In Situ Detection of the Flexural Fracture Behaviors of Inner and Outer Bamboo-Based Composites

This paper investigated the fracture toughness and enhancement mechanism for each component in bamboo-based composites at the cellular level. In situ characterization techniques identified the fracture behaviors of bamboo-based composites in three-point bending tests, and scanning electron microscope (SEM) further visualized the crack propagation of the fracture surface. In addition, the improvement mechanism of bamboo-based composites was illustrated by mechanical properties at the cellular level assisted with nanoindentation tests. Our in situ test results showed that the bamboo-based composites exhibited a longer deformation and higher bending load compared with bamboo. The fracture was non-catastrophic, and crack propagated in a tortuous manner in bamboo-based composites.

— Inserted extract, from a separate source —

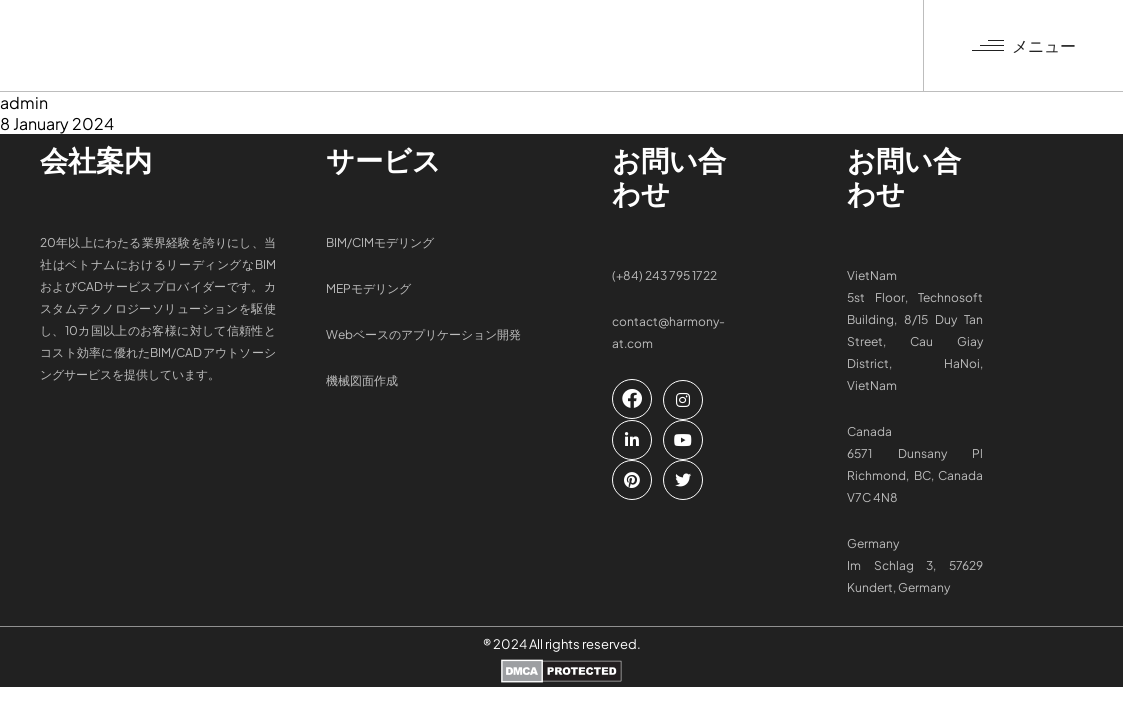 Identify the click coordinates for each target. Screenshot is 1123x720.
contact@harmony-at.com (668, 332) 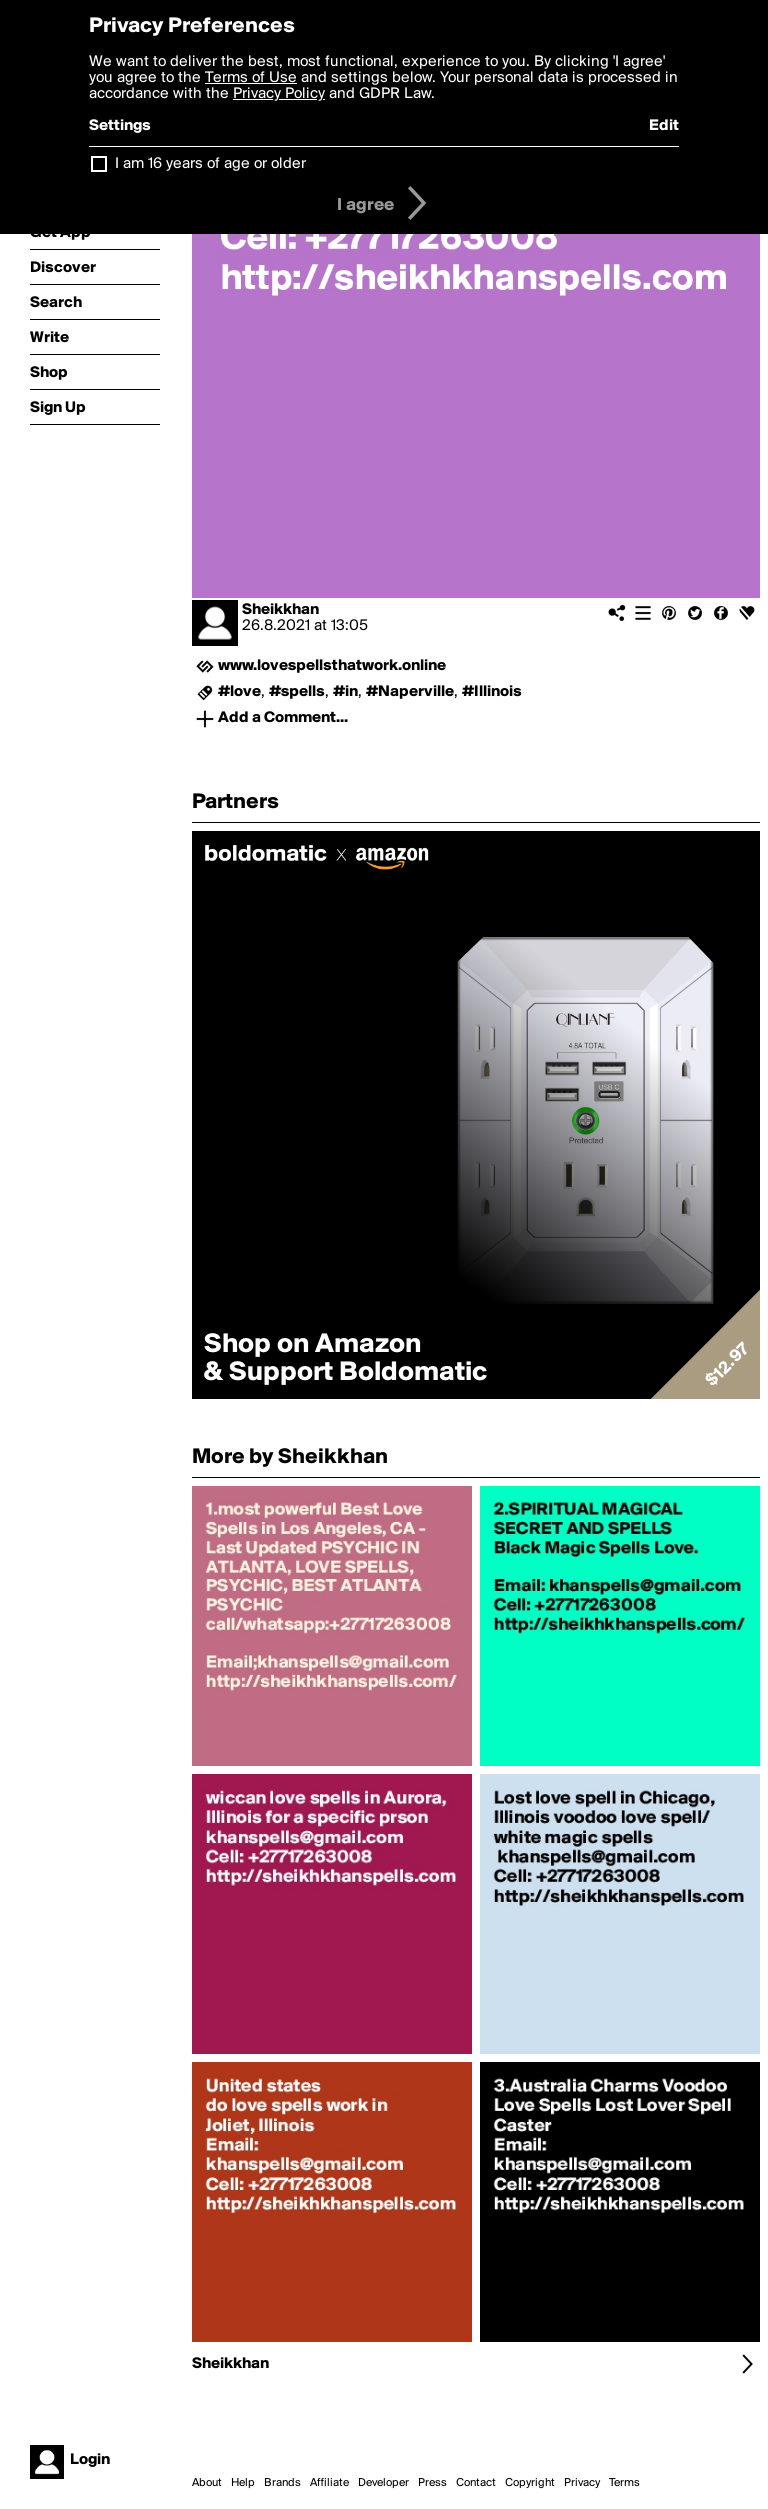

Microstructural analysis revealed that phenol-formaldehyde (PF) resin pulled out and middle lamella (ML) breaking rather than transverse transwall fracturing occurred in parenchymal cells. The higher density of fibers in the bamboo-based composites triggered massive interfacial delamination in the middle lamella (ML), which was a weak mechanical interface. Furthermore, indented modulus and hardness illustrated that phenol-formaldehyde (PF) resin improved the mechanical strength of cell walls, especially parenchymal cells. The crosslinks of PF resin with the cell walls and massive fibers were the primary mechanisms responsible for the fracture toughness of bamboo-based composites, which could be helpful for advanced composites.